» WORK TO COMPLETE:
Reproduce each line of the entries that carries "conexiones".

Segment Open

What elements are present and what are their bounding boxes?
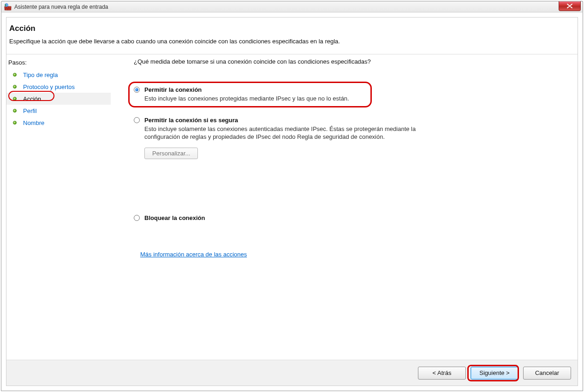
option-title: Permitir la conexión si es segura xyxy=(144,117,238,124)
steps-heading: Pasos: xyxy=(6,58,111,69)
option-permitir: Permitir la conexión Esto incluye las co… xyxy=(134,86,568,103)
wizard-footer: < Atrás Siguiente > Cancelar xyxy=(6,360,578,386)
title-bar: Asistente para nueva regla de entrada xyxy=(1,1,583,12)
step-nombre[interactable]: Nombre xyxy=(6,117,111,129)
radio-permitir-segura[interactable] xyxy=(134,117,140,123)
svg-rect-3 xyxy=(9,6,11,8)
step-link[interactable]: Protocolo y puertos xyxy=(23,83,75,90)
back-button[interactable]: < Atrás xyxy=(418,367,466,380)
step-label-current: Acción xyxy=(23,95,41,102)
next-button[interactable]: Siguiente > xyxy=(471,367,518,380)
step-link[interactable]: Perfil xyxy=(23,107,37,114)
page-title: Acción xyxy=(9,24,575,33)
more-info-link[interactable]: Más información acerca de las acciones xyxy=(140,251,247,258)
wizard-header: Acción Especifique la acción que debe ll… xyxy=(6,18,578,54)
step-link[interactable]: Tipo de regla xyxy=(23,71,58,78)
wizard-main: ¿Qué medida debe tomarse si una conexión… xyxy=(111,54,578,360)
cancel-button[interactable]: Cancelar xyxy=(523,367,571,380)
radio-bloquear[interactable] xyxy=(134,215,140,221)
annotation-ring-option xyxy=(128,82,372,107)
step-bullet-icon xyxy=(13,73,17,77)
window-title: Asistente para nueva regla de entrada xyxy=(14,4,108,10)
step-link[interactable]: Nombre xyxy=(23,119,44,126)
step-protocolo-y-puertos[interactable]: Protocolo y puertos xyxy=(6,81,111,93)
steps-sidebar: Pasos: Tipo de regla Protocolo y puertos… xyxy=(6,54,111,360)
customize-button: Personalizar... xyxy=(144,148,198,159)
option-title: Bloquear la conexión xyxy=(144,214,205,221)
page-subtitle: Especifique la acción que debe llevarse … xyxy=(9,38,575,45)
svg-point-7 xyxy=(5,4,6,6)
option-desc: Esto incluye solamente las conexiones au… xyxy=(144,125,440,141)
step-bullet-icon xyxy=(13,109,17,113)
step-bullet-icon xyxy=(13,121,17,125)
window-close-button[interactable] xyxy=(559,1,581,11)
svg-rect-5 xyxy=(8,8,10,10)
question-text: ¿Qué medida debe tomarse si una conexión… xyxy=(134,58,568,65)
step-accion[interactable]: Acción xyxy=(6,93,111,105)
step-tipo-de-regla[interactable]: Tipo de regla xyxy=(6,69,111,81)
option-bloquear: Bloquear la conexión xyxy=(134,214,568,221)
option-title: Permitir la conexión xyxy=(144,86,202,93)
option-permitir-segura: Permitir la conexión si es segura Esto i… xyxy=(134,117,568,159)
step-perfil[interactable]: Perfil xyxy=(6,105,111,117)
step-bullet-icon xyxy=(13,97,17,101)
svg-rect-4 xyxy=(6,8,8,10)
step-bullet-icon xyxy=(13,85,17,89)
firewall-icon xyxy=(4,3,12,11)
radio-permitir[interactable] xyxy=(134,87,140,93)
option-desc: Esto incluye las conexiones protegidas m… xyxy=(144,95,440,103)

Segment Closed

» WORKED SOLUTION:
option-desc: Esto incluye solamente las conexiones au… xyxy=(144,125,440,141)
option-desc: Esto incluye las conexiones protegidas m… xyxy=(144,95,440,103)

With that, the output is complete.